After trying a couple of jobs, I finally found my niche making educational and documentary films in university and museum settings. It had its problems like any other job, but I woke up most mornings ready to attack the challenges of telling and showing people interesting and, I felt, important things.
It was a wonderful way to make a living, but working for non-profits doesn’t pay a great deal and I was never able to put much money away. Not very ant-like. I might still have done okay if I hadn’t also followed Grasshopper Philosophy number 2: It would be a pity to come to the end of your life and realize that you had not really lived.

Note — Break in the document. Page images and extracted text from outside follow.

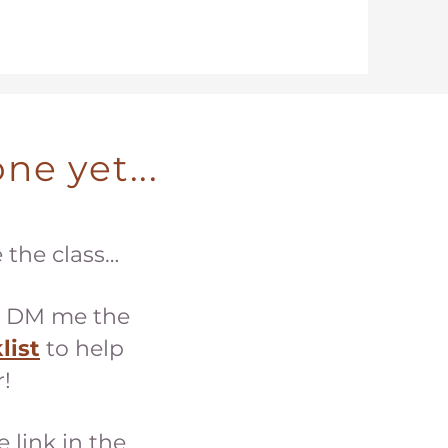
ne yet...
e the class…
 DM me the
list
to help
!
e link in the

So when I got interested in something I followed it up. I bought motorcycles and went on long trips. And especially, I acquired sailboats and spent time on the water. It’s not as if I was lavishing money on expensive yachts and yacht clubs. This was strictly low-budget sailing.

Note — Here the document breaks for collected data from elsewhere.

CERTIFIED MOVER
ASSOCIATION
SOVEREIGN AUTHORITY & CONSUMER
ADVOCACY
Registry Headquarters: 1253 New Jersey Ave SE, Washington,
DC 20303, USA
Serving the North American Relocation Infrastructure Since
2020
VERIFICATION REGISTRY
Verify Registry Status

A well-known boat-builder and cruiser I once talked to told me that you should go off and do your cruising when you are young and healthy, then come back when you are older and get a job to pay for it. Sort of the “eat dessert first” approach. That sounds like a true grasshopper philosophy. I guess I did it without realizing it.

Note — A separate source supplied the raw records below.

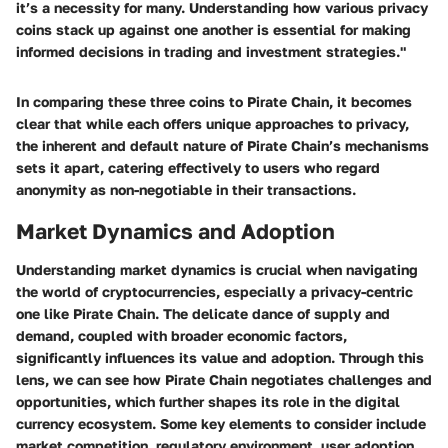
it’s a necessity for many. Understanding how various privacy
coins stack up against one another is essential for making
informed decisions in trading and investment strategies."
In comparing these three coins to Pirate Chain, it becomes
clear that while each offers unique approaches to privacy,
the inherent and default nature of Pirate Chain’s mechanisms
sets it apart, catering effectively to users who regard
anonymity as non-negotiable in their transactions.
Market Dynamics and Adoption
Understanding market dynamics is crucial when navigating
the world of cryptocurrencies, especially a privacy-centric
one like Pirate Chain. The delicate dance of supply and
demand, coupled with broader economic factors,
significantly influences its value and adoption. Through this
lens, we can see how Pirate Chain negotiates challenges and
opportunities, which further shapes its role in the digital
currency ecosystem. Some key elements to consider include
market competition, regulatory environment, user adoption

As long as I was working full-time these things were possible—if I didn’t worry too much about saving for the future. After all, there was always that next paycheck. But now that I am retired I find myself more constricted. Too much of my limited funds are devoted to paying off the pleasures of my earlier life.
But what if I hadn’t made it this far? Life is uncertain; at any time you could find yourself looking at Grasshopper Philosophy #2 when it is too late to do anything about it. We all know of people dying or being disabled before they reach retirement. It is possible to defer gratification too long.
Of course, that is grasshopper kind of talk. A true ant would keep bringing me back to my debts and my limited options. The ant would be right, of course, I am limited. I can afford little more than my grasshopper memories. I remember touring around the country on a motorcycle and being part of a brotherhood of outsiders. I remember the motorboat captain who warned us against the terrible conditions on the Bay, but we went out anyway and had the most glorious sail of the year. I remember standing on the end of a 20-foot bowsprit, turning in a long splice while a big sloop tacked up the Hudson.
I don’t have a motorcycle or sailboat any more, but I have a couple of kayaks and there is still lots of water I haven’t explored. There are still interesting people I haven’t met and places I haven’t seen. What’s up that creek? Is there really an eagle’s nest in that marsh? There’s so much to do and time is running out.
Out of my way ants, I’ve got lots of grasshoppering to do.